Friday, July 13, 2007

An American Boy in Tehran, After Lunch

The afternoon sped by after a quick lunch and a quick nap, and my cousin and I set out to a plaza called Haft-Hoz lined with various stores selling fake brand-named clothing, restuarants, etc. As we walked along the main street my cousin explained to me that the street was known for "girl-play,"and I instantly thought of prostitution. But, in the Islamic Republic of Iran everything risque, lewd and lascivious is drastically mitigated in meaning. Men and women are not allowed to be seen together in Iran if they are not married, and the only means of legally getting married in Iran is by an arranged marriage by request of the male and his parents. As we walked by a grandiose police station juxtaposed conveniently to a mosque with fifteen police cars having lined the streets in that area as well as many policemen, my cousin told me that if a male is caught even giving his phone number to a female they can be prosecuted (persecuted).

Though I was planning on doing so, I decided to pass on "girl-play," and kept my phone number to myself.

We had planned a rendezvous with one of my cousin's friends and went about picking two others up. As we met each one a double-kiss was customary and I was taken aback by the level of comfort and openness that each friend shared with the other. Farzand, a fair-skinned, bigger-built Iranian with voluminous hair wasn't afraid to use his voice, and he immediately started a conversation with me about film. He listed his favorte movies and actors, Mare-ell eh-streep, Kee-uh-noo Rihvs, Veel Eh-Smeth, and jokingly ooed and ahhed as I corrected his accent.

Farzand and I got along well. We began talking about the politics of Iran and his liberal views thoroughly surprised me. Against the idea of Islamic and Republic being used in the same title and against the politics of Ahmadinejad, Farzand stated that George W. Bush is good for Iran, because a president like Ahmadinejad needs someone to keep him in check. I left America which has a 20% approval rating for the man, and a liberal male in the Islamic Republic of Iran is telling me that President Bush is a competent president.

After wiping the vomit from the side of my face, the conversation carried on and my cynical friend, maybe that's why I was drawn to him, told me that Iran definitely had atomic bombs, and that Iran, with contempt for America and with the fear of Apocalypse with the coming of the Prophet of Time, would, if it could, drop an A-Bomb on Israel. Later the same person who was opining these far, far left political ideas thought I was mentally-retarded for saying that I'd marry a girl if I knew she wasn't a virgin.

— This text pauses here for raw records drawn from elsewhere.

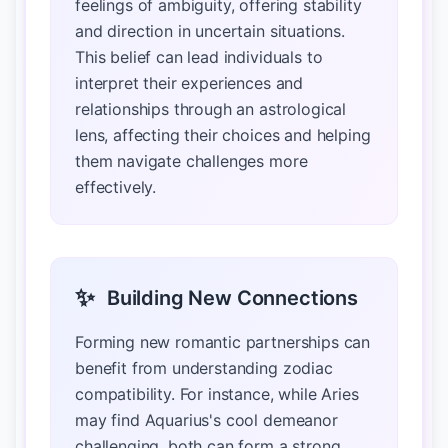
feelings of ambiguity, offering stability
and direction in uncertain situations.
This belief can lead individuals to
interpret their experiences and
relationships through an astrological
lens, affecting their choices and helping
them navigate challenges more
effectively.
✨
Building New Connections
Forming new romantic partnerships can
benefit from understanding zodiac
compatibility. For instance, while Aries
may find Aquarius's cool demeanor
challenging, both can form a strong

The car-ride took us to Bom, another place for get-togethers built atop a mountain where I glimpsed a fantastic panorama of Tehran. We later receded into a building with a mini bumpercar rink and shared a game of foosball, or hand futbol, with the guys. After a sweat-and-scream inducing game we dropped our shoulders and sipped on non-alcoholic beers.

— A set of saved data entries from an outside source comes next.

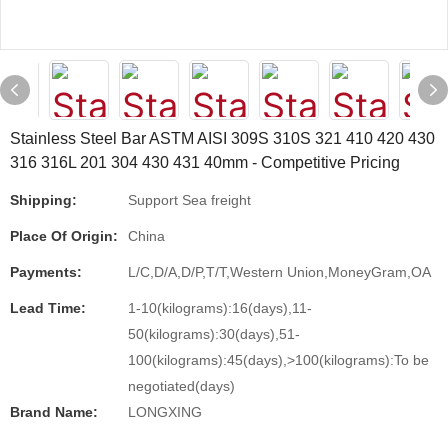
Stainless Steel Bar ASTM AISI 309S 310S 321 410 420 430
316 316L 201 304 430 431 40mm - Competitive Pricing
Shipping:
Support Sea freight
Place Of Origin:
China
Payments:
L/C,D/A,D/P,T/T,Western Union,MoneyGram,OA
Lead Time:
1-10(kilograms):16(days),11-
50(kilograms):30(days),51-
100(kilograms):45(days),>100(kilograms):To be
negotiated(days)
Brand Name:
LONGXING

After dropping Farzand off after he through a small hissy-fit about wanting to be home, we drove to yet another hooka bar, since Majeed, one of the friends, was going to school three hours away in Shomal the next day. The time spent with my cousin and his friends was enjoyable. While on the road they gasped everytime a high-end Mercedes drove by and asked me a steady stream of questions about America and the people there.

"So, are all American women not virgins?"

"How big is your house?"

"Do you go see movies with girls?"

"How fast is your internet?"

The six of them, though, were unhappy with Tehran and wanted out. Farzand reiterated time and time again that I should not live in Tehran and that the fun I was having was a mere facade.

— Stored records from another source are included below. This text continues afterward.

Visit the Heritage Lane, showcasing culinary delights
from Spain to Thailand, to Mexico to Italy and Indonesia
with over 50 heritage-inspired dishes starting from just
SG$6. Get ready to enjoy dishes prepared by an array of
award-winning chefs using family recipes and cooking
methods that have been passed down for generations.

As I told my cousin about my future plans of going to Egypt, he told me, "and if you're lucky you can get your greencard, go to America and get a decent job." We eventually left the hooka bar. The car ride home took longer than expected because Majeed vomited twice on the way back. The friends immediately pulled the car over and in an act of hospitality I had never seen, got out and bought him a drink from the closest store, offered him gum.

Eventually my cousin and I were dropped off and after a long day, made ourselves ready for bed. As I dozed off I thought about my cousins, his friends and the familial, fraternal bonds they shared.

2 comments:

Lucy Dee said...

I just came across your blog. There's an Iranian comedian here in NYC, Dan Ahdoot. He was seen on Last Comic Standing. He appeared on the show at a really young age. I think at the time he was 24 years old or so. His website is Standup Dan.com. The reason I mention him is that I'm a standup comedienne and I figured why not celebrate the similarities, as well as the differences. Cheerio!

Emily said...

It's as if they're on the border-line b/w intrigue and a sense of appall. It's really interesting to know their perspectives first hand, and not through the news.